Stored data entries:
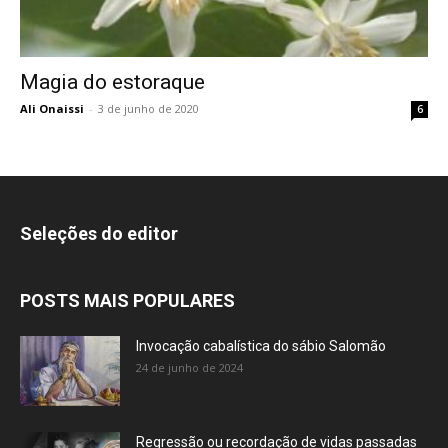
Magia do estoraque
Ali Onaissi
-
3 de junho de 2020
6
Seleções do editor
POSTS MAIS POPULARES
Invocação cabalística do sábio Salomão
24 de junho de 2024
Regressão ou recordação de vidas passadas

:: Task ::
Word for word, restate the lines running from the one containing "24 de junho de 2024" through the final line of the records above, and nothing besides.

:: Expected answer ::
24 de junho de 2024
Regressão ou recordação de vidas passadas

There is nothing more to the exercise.